## TASK REQUIREMENTS
Nothing but the lines from the start of the records through the line that contains "найсучасніше рішення для" is to be copied, and each is to be copied exactly.

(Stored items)
■ ■ ■ ■ ■ ■ ■
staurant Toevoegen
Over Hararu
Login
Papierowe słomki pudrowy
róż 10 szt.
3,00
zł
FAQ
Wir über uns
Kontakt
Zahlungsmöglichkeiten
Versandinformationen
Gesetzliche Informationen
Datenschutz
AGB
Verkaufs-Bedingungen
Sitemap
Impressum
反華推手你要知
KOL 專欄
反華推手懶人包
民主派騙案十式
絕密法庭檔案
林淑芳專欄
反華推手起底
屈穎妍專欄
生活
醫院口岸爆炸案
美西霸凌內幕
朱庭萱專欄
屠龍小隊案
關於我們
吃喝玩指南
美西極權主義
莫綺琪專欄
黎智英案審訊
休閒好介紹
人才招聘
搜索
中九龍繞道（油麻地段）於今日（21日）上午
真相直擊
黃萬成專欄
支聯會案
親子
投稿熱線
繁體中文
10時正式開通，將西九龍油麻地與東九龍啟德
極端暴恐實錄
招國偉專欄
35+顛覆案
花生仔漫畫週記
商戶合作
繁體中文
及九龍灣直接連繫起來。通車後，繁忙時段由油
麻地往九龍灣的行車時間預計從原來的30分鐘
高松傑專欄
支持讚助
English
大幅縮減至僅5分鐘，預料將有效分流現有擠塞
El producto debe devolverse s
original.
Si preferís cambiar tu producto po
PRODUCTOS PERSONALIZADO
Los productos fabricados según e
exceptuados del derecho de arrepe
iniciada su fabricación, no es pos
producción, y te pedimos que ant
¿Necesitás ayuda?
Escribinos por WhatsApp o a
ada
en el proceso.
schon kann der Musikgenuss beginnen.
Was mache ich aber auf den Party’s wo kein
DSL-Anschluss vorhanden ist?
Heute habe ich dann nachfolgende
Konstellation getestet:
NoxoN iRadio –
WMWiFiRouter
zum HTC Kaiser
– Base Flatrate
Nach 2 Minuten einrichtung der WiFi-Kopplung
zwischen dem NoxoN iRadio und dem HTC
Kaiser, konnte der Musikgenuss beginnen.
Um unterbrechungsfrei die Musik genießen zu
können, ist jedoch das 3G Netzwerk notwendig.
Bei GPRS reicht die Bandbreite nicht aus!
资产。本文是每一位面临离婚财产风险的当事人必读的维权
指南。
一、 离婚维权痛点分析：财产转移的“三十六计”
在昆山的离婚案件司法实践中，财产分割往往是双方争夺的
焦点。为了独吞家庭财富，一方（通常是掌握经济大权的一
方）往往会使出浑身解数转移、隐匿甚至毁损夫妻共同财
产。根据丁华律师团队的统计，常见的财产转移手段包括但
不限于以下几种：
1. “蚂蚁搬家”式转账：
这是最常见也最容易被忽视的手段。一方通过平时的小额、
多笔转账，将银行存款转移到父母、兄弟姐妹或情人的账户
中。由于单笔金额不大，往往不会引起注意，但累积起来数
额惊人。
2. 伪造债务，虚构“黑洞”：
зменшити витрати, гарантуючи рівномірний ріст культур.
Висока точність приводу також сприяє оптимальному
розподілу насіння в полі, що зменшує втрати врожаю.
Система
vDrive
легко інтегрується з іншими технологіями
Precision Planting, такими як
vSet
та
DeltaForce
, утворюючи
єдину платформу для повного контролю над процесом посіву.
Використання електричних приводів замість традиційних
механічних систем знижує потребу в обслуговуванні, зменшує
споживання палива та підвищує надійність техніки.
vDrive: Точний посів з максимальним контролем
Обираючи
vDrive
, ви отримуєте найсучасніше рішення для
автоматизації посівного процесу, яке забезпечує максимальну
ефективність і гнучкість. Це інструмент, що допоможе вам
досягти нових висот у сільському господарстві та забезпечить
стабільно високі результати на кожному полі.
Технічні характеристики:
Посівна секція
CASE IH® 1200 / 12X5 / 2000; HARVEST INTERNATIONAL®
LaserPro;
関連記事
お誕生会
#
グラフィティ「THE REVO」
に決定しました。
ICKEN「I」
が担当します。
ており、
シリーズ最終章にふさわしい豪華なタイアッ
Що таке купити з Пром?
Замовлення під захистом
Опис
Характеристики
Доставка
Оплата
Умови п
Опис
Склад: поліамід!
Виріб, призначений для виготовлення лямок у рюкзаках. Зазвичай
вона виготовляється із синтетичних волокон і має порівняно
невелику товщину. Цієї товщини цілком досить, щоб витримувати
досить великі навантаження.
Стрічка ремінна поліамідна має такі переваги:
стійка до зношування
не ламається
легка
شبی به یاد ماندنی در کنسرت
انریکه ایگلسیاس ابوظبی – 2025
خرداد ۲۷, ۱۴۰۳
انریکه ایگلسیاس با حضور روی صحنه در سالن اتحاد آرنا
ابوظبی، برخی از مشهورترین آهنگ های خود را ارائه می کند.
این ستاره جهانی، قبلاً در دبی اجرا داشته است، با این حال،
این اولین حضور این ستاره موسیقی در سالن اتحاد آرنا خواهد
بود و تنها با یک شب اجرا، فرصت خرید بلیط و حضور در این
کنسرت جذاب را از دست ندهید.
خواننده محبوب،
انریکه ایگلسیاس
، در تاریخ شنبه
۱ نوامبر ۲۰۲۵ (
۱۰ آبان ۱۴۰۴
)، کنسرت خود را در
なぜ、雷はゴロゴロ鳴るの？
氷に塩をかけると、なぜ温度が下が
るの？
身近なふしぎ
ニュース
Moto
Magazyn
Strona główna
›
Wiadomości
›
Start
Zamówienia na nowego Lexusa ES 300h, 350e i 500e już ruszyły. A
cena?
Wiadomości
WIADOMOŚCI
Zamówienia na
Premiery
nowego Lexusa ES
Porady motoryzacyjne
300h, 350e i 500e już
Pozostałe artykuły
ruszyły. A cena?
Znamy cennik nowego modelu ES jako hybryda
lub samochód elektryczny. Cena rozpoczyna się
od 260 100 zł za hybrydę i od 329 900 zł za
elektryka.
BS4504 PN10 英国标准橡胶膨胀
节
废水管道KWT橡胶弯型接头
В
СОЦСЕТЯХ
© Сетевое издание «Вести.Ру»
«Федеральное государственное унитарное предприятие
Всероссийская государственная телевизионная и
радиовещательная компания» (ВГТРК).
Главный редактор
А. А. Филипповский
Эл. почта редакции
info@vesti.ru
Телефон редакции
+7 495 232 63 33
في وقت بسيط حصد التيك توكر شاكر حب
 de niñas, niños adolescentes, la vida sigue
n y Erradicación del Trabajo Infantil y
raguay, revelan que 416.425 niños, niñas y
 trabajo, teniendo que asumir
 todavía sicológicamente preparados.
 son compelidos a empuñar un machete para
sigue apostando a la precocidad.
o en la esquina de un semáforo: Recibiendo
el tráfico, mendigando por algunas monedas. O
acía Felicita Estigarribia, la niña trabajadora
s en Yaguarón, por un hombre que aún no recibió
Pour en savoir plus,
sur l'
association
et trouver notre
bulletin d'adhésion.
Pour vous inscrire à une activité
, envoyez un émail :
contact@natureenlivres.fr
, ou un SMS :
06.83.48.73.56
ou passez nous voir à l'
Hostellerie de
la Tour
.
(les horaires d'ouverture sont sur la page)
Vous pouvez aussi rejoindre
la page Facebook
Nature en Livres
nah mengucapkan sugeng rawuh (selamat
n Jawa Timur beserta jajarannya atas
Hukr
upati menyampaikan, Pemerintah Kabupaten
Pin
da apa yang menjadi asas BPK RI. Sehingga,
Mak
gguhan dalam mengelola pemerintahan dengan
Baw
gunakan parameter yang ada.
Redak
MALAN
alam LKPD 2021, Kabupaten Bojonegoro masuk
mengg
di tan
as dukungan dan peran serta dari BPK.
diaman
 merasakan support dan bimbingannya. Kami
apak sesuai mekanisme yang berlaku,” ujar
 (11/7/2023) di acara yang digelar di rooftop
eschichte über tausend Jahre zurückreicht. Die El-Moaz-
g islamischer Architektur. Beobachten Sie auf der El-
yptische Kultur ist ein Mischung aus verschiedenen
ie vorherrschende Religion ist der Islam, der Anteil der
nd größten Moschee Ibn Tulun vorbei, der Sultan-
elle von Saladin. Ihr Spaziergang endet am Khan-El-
■ ■ ■ ■ ■ ■ ■
## EXERCISE RESPONSE
staurant Toevoegen
Over Hararu
Login
Papierowe słomki pudrowy
róż 10 szt.
3,00
zł
FAQ
Wir über uns
Kontakt
Zahlungsmöglichkeiten
Versandinformationen
Gesetzliche Informationen
Datenschutz
AGB
Verkaufs-Bedingungen
Sitemap
Impressum
反華推手你要知
KOL 專欄
反華推手懶人包
民主派騙案十式
絕密法庭檔案
林淑芳專欄
反華推手起底
屈穎妍專欄
生活
醫院口岸爆炸案
美西霸凌內幕
朱庭萱專欄
屠龍小隊案
關於我們
吃喝玩指南
美西極權主義
莫綺琪專欄
黎智英案審訊
休閒好介紹
人才招聘
搜索
中九龍繞道（油麻地段）於今日（21日）上午
真相直擊
黃萬成專欄
支聯會案
親子
投稿熱線
繁體中文
10時正式開通，將西九龍油麻地與東九龍啟德
極端暴恐實錄
招國偉專欄
35+顛覆案
花生仔漫畫週記
商戶合作
繁體中文
及九龍灣直接連繫起來。通車後，繁忙時段由油
麻地往九龍灣的行車時間預計從原來的30分鐘
高松傑專欄
支持讚助
English
大幅縮減至僅5分鐘，預料將有效分流現有擠塞
El producto debe devolverse s
original.
Si preferís cambiar tu producto po
PRODUCTOS PERSONALIZADO
Los productos fabricados según e
exceptuados del derecho de arrepe
iniciada su fabricación, no es pos
producción, y te pedimos que ant
¿Necesitás ayuda?
Escribinos por WhatsApp o a
ada
en el proceso.
schon kann der Musikgenuss beginnen.
Was mache ich aber auf den Party’s wo kein
DSL-Anschluss vorhanden ist?
Heute habe ich dann nachfolgende
Konstellation getestet:
NoxoN iRadio –
WMWiFiRouter
zum HTC Kaiser
– Base Flatrate
Nach 2 Minuten einrichtung der WiFi-Kopplung
zwischen dem NoxoN iRadio und dem HTC
Kaiser, konnte der Musikgenuss beginnen.
Um unterbrechungsfrei die Musik genießen zu
können, ist jedoch das 3G Netzwerk notwendig.
Bei GPRS reicht die Bandbreite nicht aus!
资产。本文是每一位面临离婚财产风险的当事人必读的维权
指南。
一、 离婚维权痛点分析：财产转移的“三十六计”
在昆山的离婚案件司法实践中，财产分割往往是双方争夺的
焦点。为了独吞家庭财富，一方（通常是掌握经济大权的一
方）往往会使出浑身解数转移、隐匿甚至毁损夫妻共同财
产。根据丁华律师团队的统计，常见的财产转移手段包括但
不限于以下几种：
1. “蚂蚁搬家”式转账：
这是最常见也最容易被忽视的手段。一方通过平时的小额、
多笔转账，将银行存款转移到父母、兄弟姐妹或情人的账户
中。由于单笔金额不大，往往不会引起注意，但累积起来数
额惊人。
2. 伪造债务，虚构“黑洞”：
зменшити витрати, гарантуючи рівномірний ріст культур.
Висока точність приводу також сприяє оптимальному
розподілу насіння в полі, що зменшує втрати врожаю.
Система
vDrive
легко інтегрується з іншими технологіями
Precision Planting, такими як
vSet
та
DeltaForce
, утворюючи
єдину платформу для повного контролю над процесом посіву.
Використання електричних приводів замість традиційних
механічних систем знижує потребу в обслуговуванні, зменшує
споживання палива та підвищує надійність техніки.
vDrive: Точний посів з максимальним контролем
Обираючи
vDrive
, ви отримуєте найсучасніше рішення для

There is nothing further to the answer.